Ousmane Sonko à Mbacké : indépendance financière et ambitions politiques du Pastef

Lors de sa tournée dans la région de Diourbel, marquée par les « 48 heures du Pastef », Ousmane Sonko a défendu avec force l’autonomie financière de son parti. Le leader politique a profité de ses discours à Touba et Sadio pour retracer les origines de son mouvement et partager ses perspectives sur la gestion actuelle de l’État.
Un financement militant, loin des fonds publics
À Touba, devant une foule de sympathisants, Ousmane Sonko a détaillé le modèle économique du Pastef. Face aux critiques sur la vente massive de cartes d’adhésion, il a réaffirmé l’indépendance financière de son parti. « Pastef ne vit pas des deniers de l’État, c’est haram pour nous », a-t-il souligné, insistant sur une gestion transparente et responsable.
Le leader a souligné l’engouement sans précédent pour les adhésions, illustré par la vente record des cartes. « Avant 16 heures, les 13 000 cartes initialement prévues étaient déjà épuisées. Une nouvelle commande a dû être lancée depuis Dakar », a-t-il annoncé avec fierté.

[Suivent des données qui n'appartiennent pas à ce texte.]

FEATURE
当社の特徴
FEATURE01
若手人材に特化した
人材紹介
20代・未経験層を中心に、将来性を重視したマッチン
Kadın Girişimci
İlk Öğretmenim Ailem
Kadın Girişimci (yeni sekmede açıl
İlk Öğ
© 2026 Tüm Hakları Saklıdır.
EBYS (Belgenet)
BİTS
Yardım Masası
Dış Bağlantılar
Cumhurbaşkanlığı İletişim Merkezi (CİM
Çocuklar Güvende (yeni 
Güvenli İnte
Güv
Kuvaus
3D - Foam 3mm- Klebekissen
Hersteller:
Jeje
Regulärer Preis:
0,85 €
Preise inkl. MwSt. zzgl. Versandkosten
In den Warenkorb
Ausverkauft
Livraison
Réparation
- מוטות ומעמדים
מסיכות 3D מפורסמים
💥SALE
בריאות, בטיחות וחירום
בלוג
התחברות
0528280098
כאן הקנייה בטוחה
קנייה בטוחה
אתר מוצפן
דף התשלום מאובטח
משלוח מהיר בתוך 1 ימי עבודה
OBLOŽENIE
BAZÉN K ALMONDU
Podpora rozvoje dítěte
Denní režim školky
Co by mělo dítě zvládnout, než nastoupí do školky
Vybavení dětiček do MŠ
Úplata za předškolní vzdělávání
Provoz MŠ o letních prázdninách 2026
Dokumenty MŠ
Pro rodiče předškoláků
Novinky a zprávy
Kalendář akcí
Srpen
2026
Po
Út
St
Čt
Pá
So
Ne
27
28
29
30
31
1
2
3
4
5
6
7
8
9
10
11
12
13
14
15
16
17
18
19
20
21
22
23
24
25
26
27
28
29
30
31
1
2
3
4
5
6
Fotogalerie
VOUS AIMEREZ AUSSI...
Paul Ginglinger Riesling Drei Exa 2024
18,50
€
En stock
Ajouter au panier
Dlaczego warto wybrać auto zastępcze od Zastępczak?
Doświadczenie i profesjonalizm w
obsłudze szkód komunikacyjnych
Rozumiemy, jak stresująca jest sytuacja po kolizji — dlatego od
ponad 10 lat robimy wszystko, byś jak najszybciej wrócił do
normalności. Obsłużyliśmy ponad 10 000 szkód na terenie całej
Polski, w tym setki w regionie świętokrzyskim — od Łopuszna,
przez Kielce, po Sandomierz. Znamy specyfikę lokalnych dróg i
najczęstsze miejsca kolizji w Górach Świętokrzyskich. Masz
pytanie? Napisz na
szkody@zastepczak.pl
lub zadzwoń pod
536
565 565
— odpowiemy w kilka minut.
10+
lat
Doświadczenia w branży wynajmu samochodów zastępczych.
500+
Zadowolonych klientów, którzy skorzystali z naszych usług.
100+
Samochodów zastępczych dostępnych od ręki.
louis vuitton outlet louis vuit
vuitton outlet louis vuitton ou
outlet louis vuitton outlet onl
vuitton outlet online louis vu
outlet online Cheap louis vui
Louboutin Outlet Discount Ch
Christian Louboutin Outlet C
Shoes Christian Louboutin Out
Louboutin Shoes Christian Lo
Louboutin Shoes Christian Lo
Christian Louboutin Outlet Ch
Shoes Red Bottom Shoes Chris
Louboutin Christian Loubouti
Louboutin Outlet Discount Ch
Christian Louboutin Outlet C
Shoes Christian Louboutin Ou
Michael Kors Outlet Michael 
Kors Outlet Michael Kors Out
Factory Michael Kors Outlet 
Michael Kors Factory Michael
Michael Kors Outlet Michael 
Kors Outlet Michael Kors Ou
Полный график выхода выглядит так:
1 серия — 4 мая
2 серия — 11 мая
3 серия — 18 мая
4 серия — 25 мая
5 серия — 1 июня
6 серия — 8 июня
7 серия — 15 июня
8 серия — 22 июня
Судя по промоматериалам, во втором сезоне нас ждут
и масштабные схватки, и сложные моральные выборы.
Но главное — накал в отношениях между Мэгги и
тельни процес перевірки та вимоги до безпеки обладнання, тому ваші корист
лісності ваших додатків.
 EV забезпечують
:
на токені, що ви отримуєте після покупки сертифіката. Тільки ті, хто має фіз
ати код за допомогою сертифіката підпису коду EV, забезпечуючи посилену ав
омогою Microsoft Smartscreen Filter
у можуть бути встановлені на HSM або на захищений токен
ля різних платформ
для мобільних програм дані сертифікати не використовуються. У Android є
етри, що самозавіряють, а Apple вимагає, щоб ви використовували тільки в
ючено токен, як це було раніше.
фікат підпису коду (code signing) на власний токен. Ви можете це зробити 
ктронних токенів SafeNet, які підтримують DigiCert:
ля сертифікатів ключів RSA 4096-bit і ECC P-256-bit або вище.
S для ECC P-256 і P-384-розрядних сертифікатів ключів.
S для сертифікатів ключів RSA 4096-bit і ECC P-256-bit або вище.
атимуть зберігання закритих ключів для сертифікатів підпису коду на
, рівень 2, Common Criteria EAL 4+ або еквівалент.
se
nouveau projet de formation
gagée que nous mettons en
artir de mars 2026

Il a aussi conseillé à ses militants de rester unis et de ne pas s’éparpiller face aux provocations extérieures. « Si le Sénégal vit en paix, le Pastef remportera tout. Aucune élection ne lui échappera », a-t-il déclaré avec conviction.
Un rappel historique et des questions sur l’action gouvernementale
À Sadio, Ousmane Sonko a adopté un ton plus analytique pour revenir sur l’alternance politique de mars 2024. Il a mis en avant son rôle clé dans la désignation de Bassirou Diomaye Faye comme candidat du parti, après l’invalidation de sa propre candidature. Pour lui, cette transition s’inscrit dans une légitimité historique et politique solide.
Le leader a aussi exprimé des réserves sur la direction actuelle de l’exécutif. Sans remettre en cause directement l’action présidentielle, il a pointé un possible écart entre les promesses initiales et les réalisations actuelles, soulignant ainsi une distinction entre la ligne du Pastef et les choix de l’État.
2026 et 2029 : des scrutins décisifs pour le projet politique
Ousmane Sonko considère que le combat politique mené jusqu’ici a atteint 80 % de ses objectifs. Désormais, il se positionne comme le garant des valeurs fondatrices de son mouvement. Les prochaines élections, en 2026 puis en 2029, s’annoncent comme des étapes majeures pour concrétiser l’ambition initiale du Pastef.
Ce message, adressé à la base militante, réaffirme son leadership et son influence sur l’avenir politique du pays. Le leader a ainsi montré que son parti reste déterminé à jouer un rôle central dans les années à venir.